Field mappings and transformations using Azure Cognitive Search indexers

Indexer Stages

When using Azure Cognitive Search indexers, the indexer will automatically map fields in a data source to fields in a target index, assuming field names and types are compatible. When input data doesn't quite match the schema of your target index, you can define field mappings to specifically set the data path.

Field mappings address the following scenarios:

  • Mismatched field names. Suppose your data source has a field named _id. Given that Azure Cognitive Search doesn't allow field names that start with an underscore, a field mapping lets you effectively rename a field.

  • One field to many fields. You can populate several fields in the index from the same data source data. For example, you might want to apply different analyzers to each field.

  • Many fields to one field. You want to populate an index field with data from more than one data source, and the data sources each use different field names.

  • Base64 encoding or decoding of data. Field mappings support several mapping functions, including functions for Base64 encoding and decoding.

  • Splitting strings or recasting a JSON array into a string collection. Field mapping functions provide this capability.

Field mappings in indexers are a simple way to map data fields to index fields, with some ability for light-weight data conversion. More complex data might require pre-processing to reshape it into a form that's conducive to indexing. One option you might consider is Azure Data Factory.

Note

Field mappings apply to search indexes only. For indexers that also create knowledge stores, data shapes and projections determine field associations, and any field mappings and output field mappings in the indexer are ignored.

Set up field mappings

A field mapping consists of three parts:

  • "sourceFieldName", which represents a field in your data source. This property is required.
  • An optional "targetFieldName", representing a field in your search index. If omitted, the value of "sourceFieldName" is used for the target.
  • An optional "mappingFunction", which can transform your data using one of several predefined functions. This can be applied on both input and output field mappings.

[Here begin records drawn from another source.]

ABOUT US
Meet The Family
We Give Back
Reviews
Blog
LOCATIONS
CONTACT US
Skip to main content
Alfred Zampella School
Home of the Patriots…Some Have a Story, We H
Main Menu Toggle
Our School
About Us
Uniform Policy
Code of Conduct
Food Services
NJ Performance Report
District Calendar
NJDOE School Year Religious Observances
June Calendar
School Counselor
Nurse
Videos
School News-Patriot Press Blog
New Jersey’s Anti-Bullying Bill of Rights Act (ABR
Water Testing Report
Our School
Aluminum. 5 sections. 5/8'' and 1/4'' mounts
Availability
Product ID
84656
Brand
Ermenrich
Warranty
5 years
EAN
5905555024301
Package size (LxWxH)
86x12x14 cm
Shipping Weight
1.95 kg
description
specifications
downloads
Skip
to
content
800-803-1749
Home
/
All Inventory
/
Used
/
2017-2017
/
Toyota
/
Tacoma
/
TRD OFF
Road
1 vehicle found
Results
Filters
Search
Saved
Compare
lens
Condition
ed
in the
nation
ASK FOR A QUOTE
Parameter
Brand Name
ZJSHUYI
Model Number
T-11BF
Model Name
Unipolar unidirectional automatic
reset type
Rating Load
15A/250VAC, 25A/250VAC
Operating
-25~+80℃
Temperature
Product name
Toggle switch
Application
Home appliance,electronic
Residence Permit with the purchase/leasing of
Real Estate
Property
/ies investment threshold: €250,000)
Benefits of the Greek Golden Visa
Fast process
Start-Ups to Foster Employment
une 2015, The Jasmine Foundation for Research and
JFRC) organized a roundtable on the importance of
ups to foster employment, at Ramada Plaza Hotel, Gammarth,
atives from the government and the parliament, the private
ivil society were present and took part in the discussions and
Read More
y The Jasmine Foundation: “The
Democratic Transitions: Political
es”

Field mappings are added to the "fieldMappings" array of the indexer definition.

Note

If no field mappings are present, indexers assume data source fields should be mapped to index fields with the same name. Adding a field mapping overrides these default field mappings for the source and target field. Some indexers, such as the blob storage indexer, add default field mappings for the index key field.

Map fields using REST

You can add field mappings when creating a new indexer using the Create Indexer API request. You can manage the field mappings of an existing indexer using the Update Indexer API request.

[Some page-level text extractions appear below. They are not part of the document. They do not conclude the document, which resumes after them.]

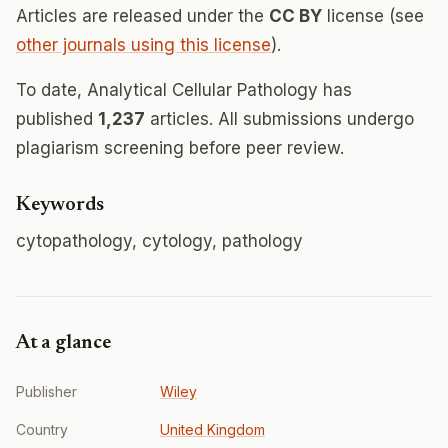
Articles are released under the
CC BY
license (see
other journals using this license
).
To date, Analytical Cellular Pathology has
published
1,237
articles. All submissions undergo
plagiarism screening before peer review.
Keywords
cytopathology, cytology, pathology
At a glance
Publisher
Wiley
Country
United Kingdom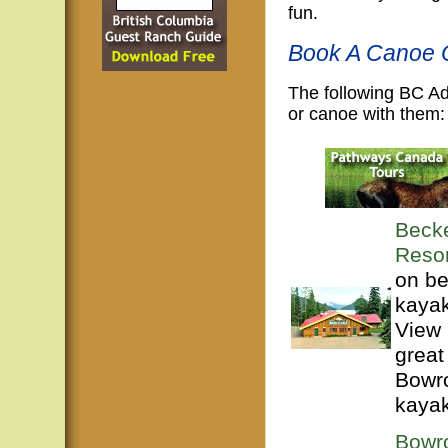
fun.
Book A Canoe O
The following BC A
or canoe with them:
Beck
Resor
on be
kayak
View 
great
Bowro
kayak
Bowr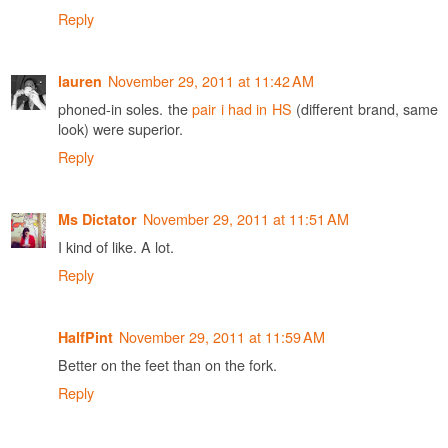
Reply
November 29, 2011 at 11:42 AM
lauren
phoned-in soles. the
pair i had in HS
(different brand, same
look) were superior.
Reply
November 29, 2011 at 11:51 AM
Ms Dictator
I kind of like. A lot.
Reply
November 29, 2011 at 11:59 AM
HalfPint
Better on the feet than on the fork.
Reply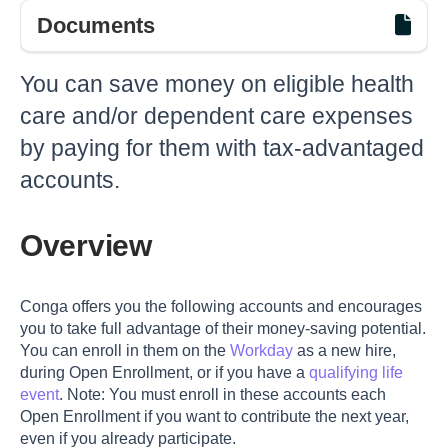
Documents
You can save money on eligible health
care and/or dependent care expenses
by paying for them with tax-advantaged
accounts.
Overview
Conga offers you the following accounts and encourages
you to take full advantage of their money-saving potential.
You can enroll in them on the
Workday
as a new hire,
during Open Enrollment, or if you have a
qualifying life
event
. Note: You must enroll in these accounts each
Open Enrollment if you want to contribute the next year,
even if you already participate.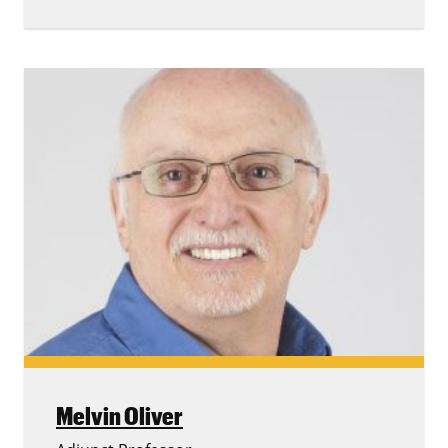
Melvin Oliver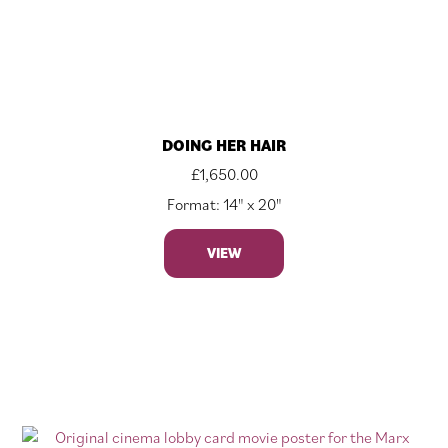
DOING HER HAIR
£
1,650.00
Format: 14" x 20"
VIEW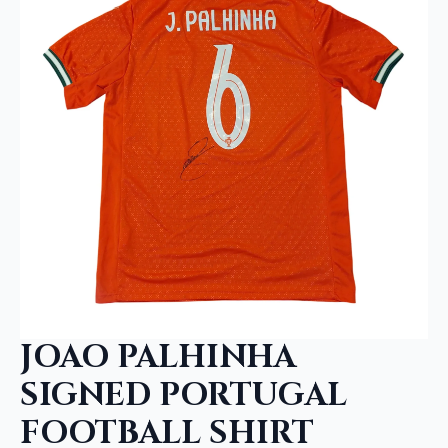
JOAO PALHINHA
SIGNED PORTUGAL
FOOTBALL SHIRT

For example, here's how to map a source field to a target field with a different name:

PUT https://[service name].search.windows.net/indexers/myindexer?api-version=[api-version]
Content-Type: application/json
api-key: [admin key]
{
    "dataSourceName" : "mydatasource",
    "targetIndexName" : "myindex",
    "fieldMappings" : [ { "sourceFieldName" : "_id", "targetFieldName" : "id" } ]
}

A source field can be referenced in multiple field mappings. The following example shows how to "fork" a field, copying the same source field to two different index fields:


"fieldMappings" : [
    { "sourceFieldName" : "text", "targetFieldName" : "textStandardEnglishAnalyzer" },
    { "sourceFieldName" : "text", "targetFieldName" : "textSoundexAnalyzer" }
]

Note

Azure Cognitive Search uses case-insensitive comparison to resolve the field and function names in field mappings. This is convenient (you don't have to get all the casing right), but it means that your data source or index cannot have fields that differ only by case.

Map fields using .NET

You can define field mappings in the .NET SDK using the FieldMapping class, which has the properties "SourceFieldName" and "TargetFieldName", and an optional "MappingFunction" reference.

You can specify field mappings when constructing the indexer, or later by directly setting SearchIndexer.FieldMappings.

The following C# example sets the field mappings when constructing an indexer.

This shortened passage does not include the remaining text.